§ DIRECTIONS FOR THIS TASK
Dropping every picture, set down exactly the lines in the entries below, starting with the line with "from influenza" and going on through the line with "there was willful".

(Saved data entries)
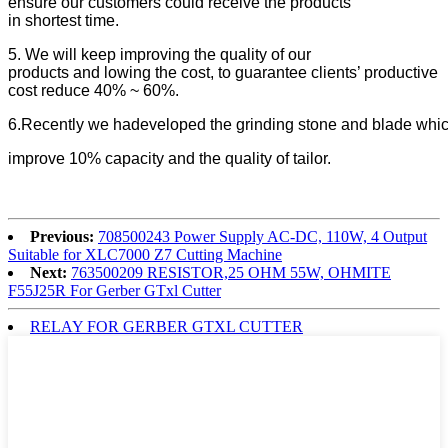
ensure our customers could receive the products
in shortest time.
5. We will keep improving the quality of our
products and lowing the cost, to guarantee clients’ productive
cost reduce 40% ~ 60%.
6.Recently we hadeveloped the grinding stone and blade which
improve 10% capacity and the quality of tailor.
Previous:
708500243 Power Supply AC-DC, 110W, 4 Output
Suitable for XLC7000 Z7 Cutting Machine
Next:
763500209 RESISTOR,25 OHM 55W, OHMITE
F55J25R For Gerber GTxl Cutter
RELAY FOR GERBER GTXL CUTTER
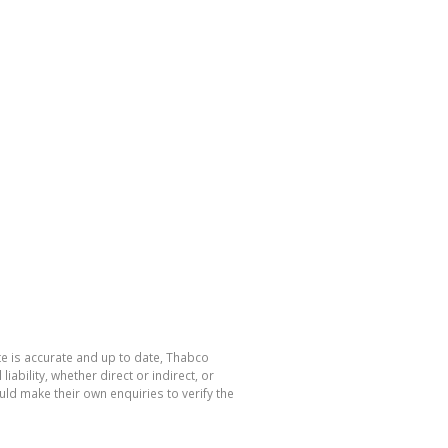
te is accurate and up to date, Thabco
bility, whether direct or indirect, or
ld make their own enquiries to verify the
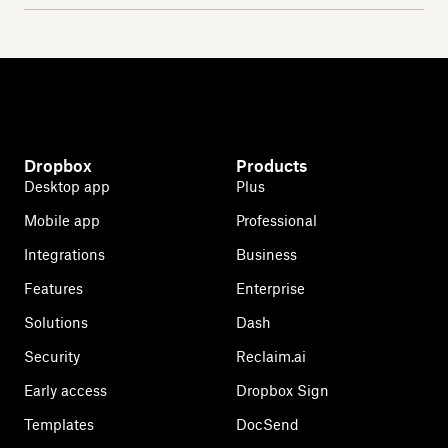
Dropbox
Products
Desktop app
Plus
Mobile app
Professional
Integrations
Business
Features
Enterprise
Solutions
Dash
Security
Reclaim.ai
Early access
Dropbox Sign
Templates
DocSend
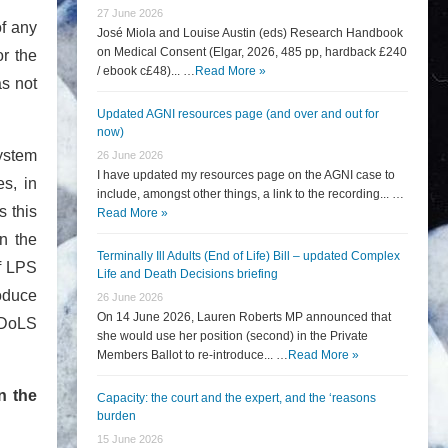
27 June 2026
of any
José Miola and Louise Austin (eds) Research Handbook
on Medical Consent (Elgar, 2026, 485 pp, hardback £240
or the
/ ebook c£48)... …
Read More »
as not
Updated AGNI resources page (and over and out for
now)
system
26 June 2026
I have updated my resources page on the AGNI case to
es, in
include, amongst other things, a link to the recording... …
s this
Read More »
n the
Terminally Ill Adults (End of Life) Bill – updated Complex
of LPS
Life and Death Decisions briefing
roduce
26 June 2026
On 14 June 2026, Lauren Roberts MP announced that
e DoLS
she would use her position (second) in the Private
Members Ballot to re-introduce... …
Read More »
n the
Capacity: the court and the expert, and the ‘reasons
burden
15 June 2026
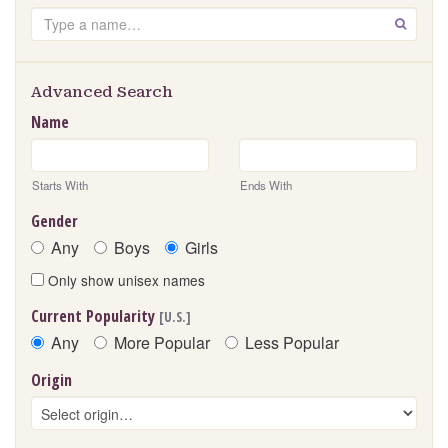
Search
GO
Advanced Search
Name
Starts With
Ends With
Gender
Any
Boys
Girls
Only show unisex names
Current Popularity
[U.S.]
Any
More Popular
Less Popular
Origin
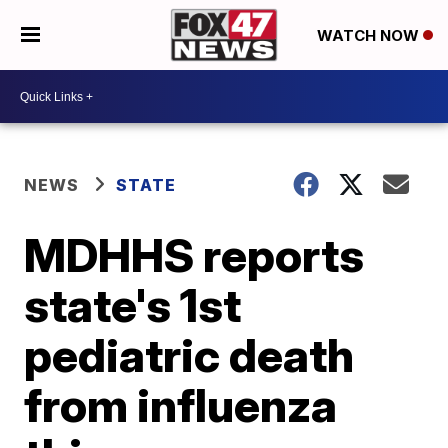
WATCH NOW
NEWS
STATE
MDHHS reports
state's 1st
pediatric death
from influenza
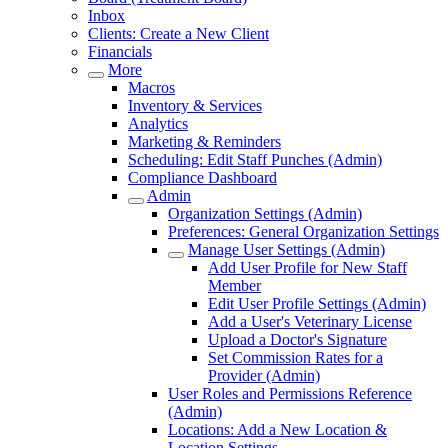
Inbox
Clients: Create a New Client
Financials
More
Macros
Inventory & Services
Analytics
Marketing & Reminders
Scheduling: Edit Staff Punches (Admin)
Compliance Dashboard
Admin
Organization Settings (Admin)
Preferences: General Organization Settings
Manage User Settings (Admin)
Add User Profile for New Staff
Member
Edit User Profile Settings (Admin)
Add a User's Veterinary License
Upload a Doctor's Signature
Set Commission Rates for a
Provider (Admin)
User Roles and Permissions Reference
(Admin)
Locations: Add a New Location &
Location Settings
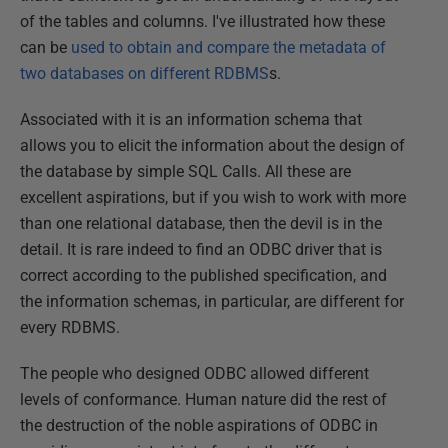
of the tables and columns. I've illustrated how these
can be
used to obtain and compare the metadata of
two databases on different RDBMS
s.
Associated with it is an information schema that
allows you to elicit the information about the design of
the database by simple SQL Calls. All these are
excellent aspirations, but if you wish to work with more
than one relational database, then the devil is in the
detail. It is rare indeed to find an ODBC driver that is
correct according to the published specification, and
the information schemas, in particular, are different for
every RDBMS.
The people who designed ODBC allowed different
levels of conformance. Human nature did the rest of
the destruction of the noble aspirations of ODBC in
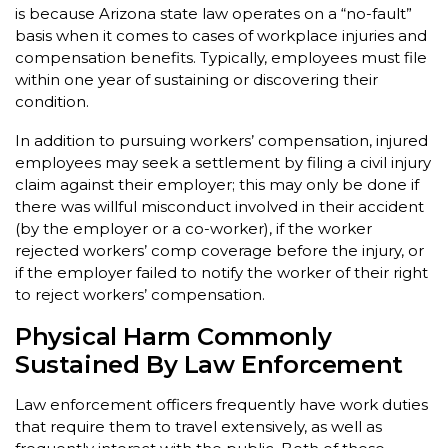
is because Arizona state law operates on a “no-fault”
basis when it comes to cases of workplace injuries and
compensation benefits. Typically, employees must file
within one year of sustaining or discovering their
condition.
In addition to pursuing workers’ compensation, injured
employees may seek a settlement by filing a civil injury
claim against their employer; this may only be done if
there was willful misconduct involved in their accident
(by the employer or a co-worker), if the worker
rejected workers’ comp coverage before the injury, or
if the employer failed to notify the worker of their right
to reject workers’ compensation.
Physical Harm Commonly
Sustained By Law Enforcement
Law enforcement officers frequently have work duties
that require them to travel extensively, as well as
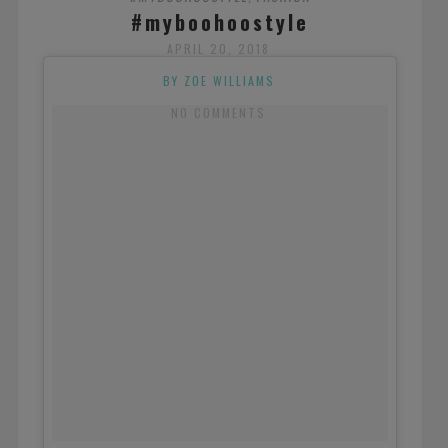
#myboohoostyle
APRIL 20, 2018
BY ZOE WILLIAMS
NO COMMENTS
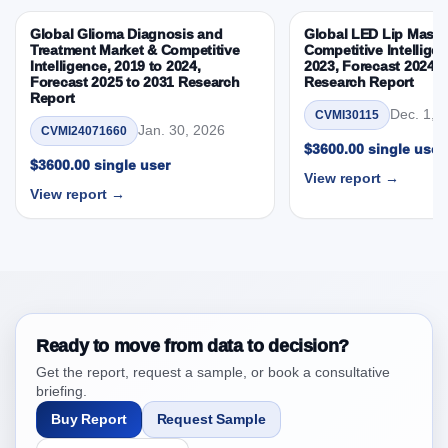
Country
Global Glioma Diagnosis and
Global LED Lip Masks
3.5. PEST Analysis
Treatment Market & Competitive
Competitive Intelligen
Intelligence, 2019 to 2024,
2023, Forecast 2024 t
3.6. Porters Five Rule Analysis
Forecast 2025 to 2031 Research
Research Report
3.7. Company’s Share Analysis (CSA) by Region or
Report
Dec. 1, 
CVMI30115
By Country
Jan. 30, 2026
CVMI24071660
3.8. Latin America Antidepressants Market &
$3600.00 single user
$3600.00 single user
Competitive Intelligence, 2019 to 2023, Forecast
View report →
2024 to 2031 Research Report Research Report –
View report →
DROTs Impact Analysis
4. Latin America Antidepressants Market &
Competitive Intelligence, 2019 to 2023, Forecast
2024 to 2031 Research Report Research Report,
Historic Data 2019 - 2023 and Forecast Analysis
Data 2024 - 2031
Ready to move from data to decision?
4.1. Market Performance Review & Future Outlook:
Get the report, request a sample, or book a consultative
Assessing 2019 - 2023 and Predicting 2024 - 2031
briefing.
Trends (USD Millions)
Buy Report
Request Sample
4.2. Annual Market Trend Assessment – Year-on-Year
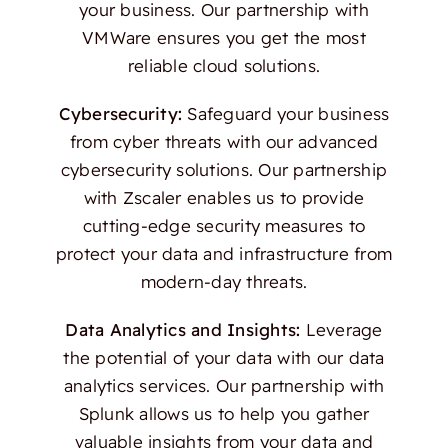
your business. Our partnership with
VMWare ensures you get the most
reliable cloud solutions.
Cybersecurity:
Safeguard your business
from cyber threats with our advanced
cybersecurity solutions. Our partnership
with Zscaler enables us to provide
cutting-edge security measures to
protect your data and infrastructure from
modern-day threats.
Data Analytics and Insights:
Leverage
the potential of your data with our data
analytics services. Our partnership with
Splunk allows us to help you gather
valuable insights from your data and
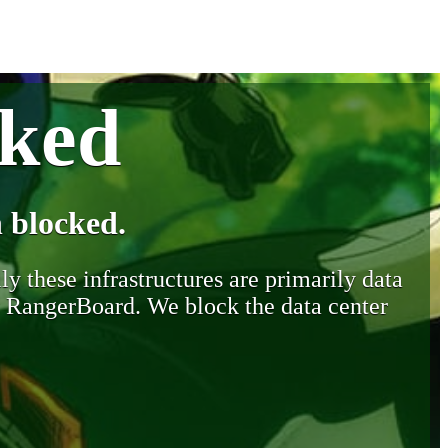
cked
 blocked.
y these infrastructures are primarily data
y RangerBoard. We block the data center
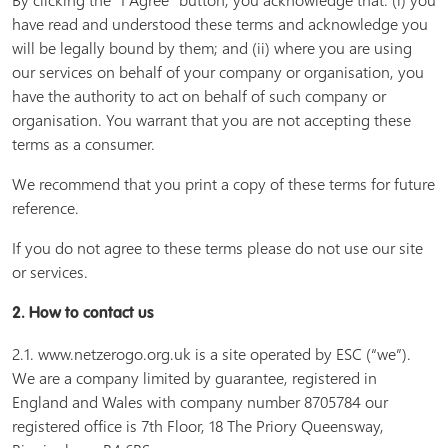
By clicking the “I Agree” button, you acknowledge that: (i) you
have read and understood these terms and acknowledge you
will be legally bound by them; and (ii) where you are using
our services on behalf of your company or organisation, you
have the authority to act on behalf of such company or
organisation. You warrant that you are not accepting these
terms as a consumer.
We recommend that you print a copy of these terms for future
reference.
If you do not agree to these terms please do not use our site
or services.
2. How to contact us
2.1. www.netzerogo.org.uk is a site operated by ESC (“we”).
We are a company limited by guarantee, registered in
England and Wales with company number 8705784 our
registered office is 7th Floor, 18 The Priory Queensway,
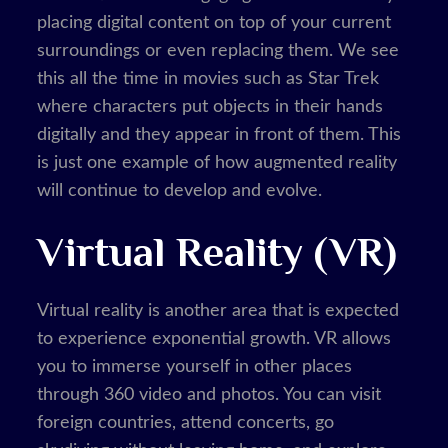
placing digital content on top of your current
surroundings or even replacing them. We see
this all the time in movies such as Star Trek
where characters put objects in their hands
digitally and they appear in front of them. This
is just one example of how augmented reality
will continue to develop and evolve.
Virtual Reality (VR)
Virtual reality is another area that is expected
to experience exponential growth. VR allows
you to immerse yourself in other places
through 360 video and photos. You can visit
foreign countries, attend concerts, go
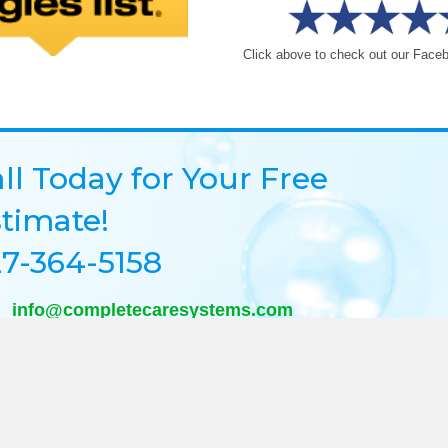
Click above to check out our Face
ll Today for Your Free
timate!
7-364-5158
info@completecaresystems.com
@completecaresystems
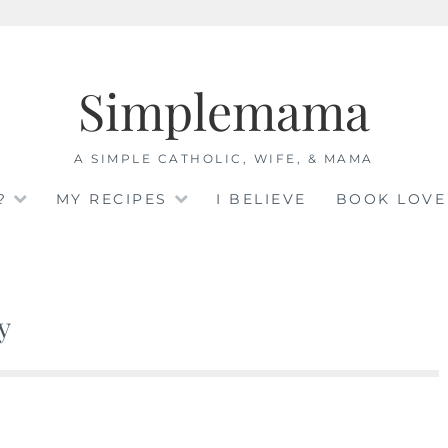
Simplemama
A SIMPLE CATHOLIC, WIFE, & MAMA
?
MY RECIPES
I BELIEVE
BOOK LOVE
y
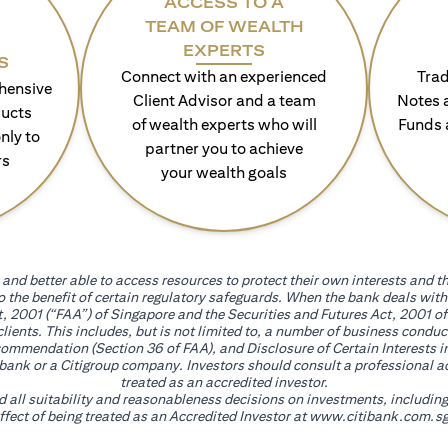
ACCESS TO A
TEAM OF WEALTH
EXPERTS
S
Connect with an experienced
Trad
hensive
Client Advisor and a team
Notes 
ducts
of wealth experts who will
Funds 
nly to
partner you to achieve
rs
your wealth goals
and better able to access resources to protect their own interests and th
go the benefit of certain regulatory safeguards. When the bank deals wi
, 2001 (“FAA”) of Singapore and the Securities and Futures Act, 2001 of
 clients. This includes, but is not limited to, a number of business cond
mmendation (Section 36 of FAA), and Disclosure of Certain Interests in
itibank or a Citigroup company. Investors should consult a professional 
treated as an accredited investor.
nd all suitability and reasonableness decisions on investments, includin
fect of being treated as an Accredited Investor at
www.citibank.com.sg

§ SOLVED EXERCISE
from influenza
Inbox
Clients: Create a New Client
Financials
More
Macros
Inventory & Services
Analytics
Marketing & Reminders
Scheduling: Edit Staff Punches (Admin)
Compliance Dashboard
Admin
Organization Settings (Admin)
Preferences: General Organization Settings
Manage User Settings (Admin)
Add User Profile for New Staff
Member
Edit User Profile Settings (Admin)
Add a User's Veterinary License
Upload a Doctor's Signature
Set Commission Rates for a
Provider (Admin)
User Roles and Permissions Reference
(Admin)
Locations: Add a New Location &
Location Settings
of the tables and columns. I've illustrated how these
can be
used to obtain and compare the metadata of
two databases on different RDBMS
s.
Associated with it is an information schema that
allows you to elicit the information about the design of
the database by simple SQL Calls. All these are
excellent aspirations, but if you wish to work with more
than one relational database, then the devil is in the
detail. It is rare indeed to find an ODBC driver that is
correct according to the published specification, and
the information schemas, in particular, are different for
every RDBMS.
The people who designed ODBC allowed different
levels of conformance. Human nature did the rest of
the destruction of the noble aspirations of ODBC in
is because Arizona state law operates on a “no-fault”
basis when it comes to cases of workplace injuries and
compensation benefits. Typically, employees must file
within one year of sustaining or discovering their
condition.
In addition to pursuing workers’ compensation, injured
employees may seek a settlement by filing a civil injury
claim against their employer; this may only be done if
there was willful misconduct involved in their accident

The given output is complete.